■ Exercise details
In the records below, find the line with "Tel.: 044 8136740" and repeat it and every line after it, exactly, without any pictures.

Page images and extracted text:
++++++++++

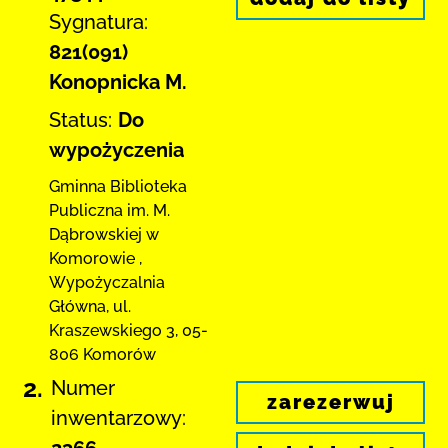
Sygnatura:
821(091)
Konopnicka M.
Status:
Do
wypożyczenia
Gminna Biblioteka
Publiczna im. M.
Dąbrowskiej
w
Komorowie
,
Wypożyczalnia
Główna,
ul.
Kraszewskiego 3
,
05-
806 Komorów
2.
Numer
zarezerwuj
inwentarzowy:
2366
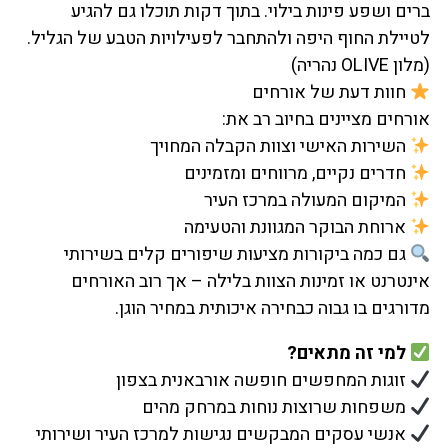
ברים ושפע פינות בילוי. בתוך דקות תוכלו גם להגיע
לטיילת החוף היפה ולהתחבר לפעילויות הטבע של הגליל.
(מלון OLIVE נהריה)
חוות דעת של אורחים
אורחים מציינים בחיוב רב את:
השירות האישי וצוות הקבלה המחויך
חדרים נקיים, מרווחים ומזמינים
המיקום המעולה במרכז העיר
ארוחת הבוקר המגוונת והטעימה
גם כמה ביקורות מציעות שיפורים קלים בשירותי
אינטרנט או זמינות הצוות בלילה – אך רוב האורחים
מדורגים בו גבוה כבחירה איכותית במחיר הוגן.
למי זה מתאים?
זוגות המחפשים חופשה אורבאנית בצפון
משפחות שרוצות נוחות במרחק מהים
אנשי עסקים המבקשים נגישות למרכז העיר ושירותי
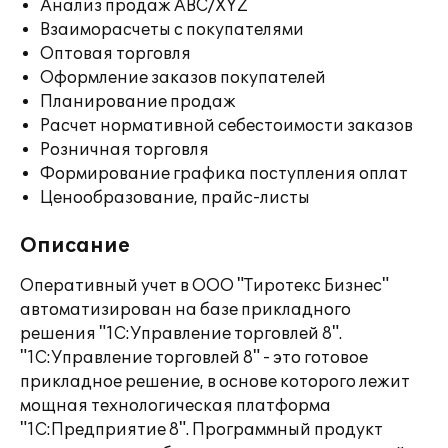
Анализ продаж ABC/XYZ
Взаиморасчеты с покупателями
Оптовая торговля
Оформление заказов покупателей
Планирование продаж
Расчет нормативной себестоимости заказов
Розничная торговля
Формирование графика поступления оплат
Ценообразование, прайс-листы
Описание
Оперативный учет в ООО "Тиротекс Бизнес"
автоматизирован на базе прикладного
решения "1С:Управление торговлей 8".
"1С:Управление торговлей 8" - это готовое
прикладное решение, в основе которого лежит
мощная технологическая платформа
"1С:Предприятие 8". Программный продукт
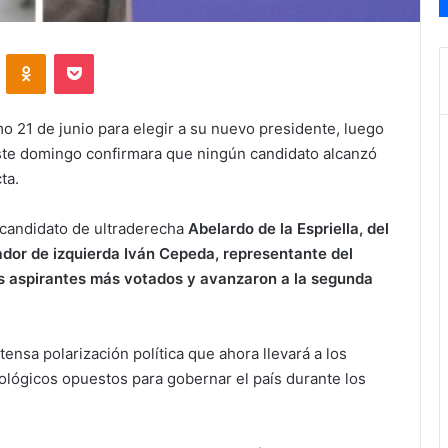
VKontakte
Odnoklassniki
Pocket
o 21 de junio para elegir a su nuevo presidente, luego
este domingo confirmara que ningún candidato alcanzó
ta.
 candidato de ultraderecha
Abelardo de la Espriella, del
ador de izquierda Iván Cepeda, representante del
os aspirantes más votados y avanzaron a la segunda
ensa polarización política que ahora llevará a los
ológicos opuestos para gobernar el país durante los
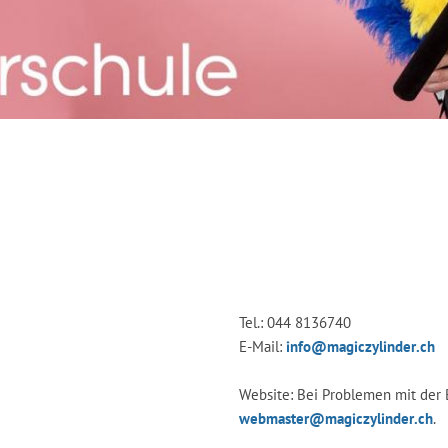
Tel.: 044 8136740
E-Mail:
info@magiczylinder.ch
Website: Bei Problemen mit der 
webmaster@magiczylinder.ch
.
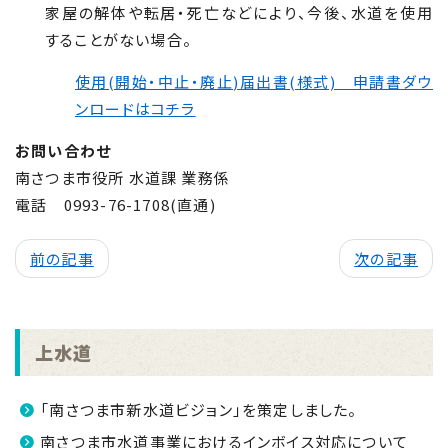
家屋の解体や転居・死亡などにより、今後、水道を使用
することがない場合。
使用(開始・中止・廃止)届出書(様式) 申請書ダウ
ンロードはコチラ
お問い合わせ
南さつま市役所 水道課 業務係
電話 0993-76-1708(直通)
前の記事
次の記事
上水道
「南さつま市新水道ビジョン」を策定しました。
南さつま市水道事業におけるインボイス対応について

++++++++++

■ Task answer
Tel.: 044 8136740
E-Mail:
info@magiczylinder.ch
Website: Bei Problemen mit der 
webmaster@magiczylinder.ch
.
家屋の解体や転居・死亡などにより、今後、水道を使用
することがない場合。
使用(開始・中止・廃止)届出書(様式) 申請書ダウ
ンロードはコチラ
お問い合わせ
南さつま市役所 水道課 業務係
電話 0993-76-1708(直通)
前の記事
次の記事
上水道
「南さつま市新水道ビジョン」を策定しました。
南さつま市水道事業におけるインボイス対応について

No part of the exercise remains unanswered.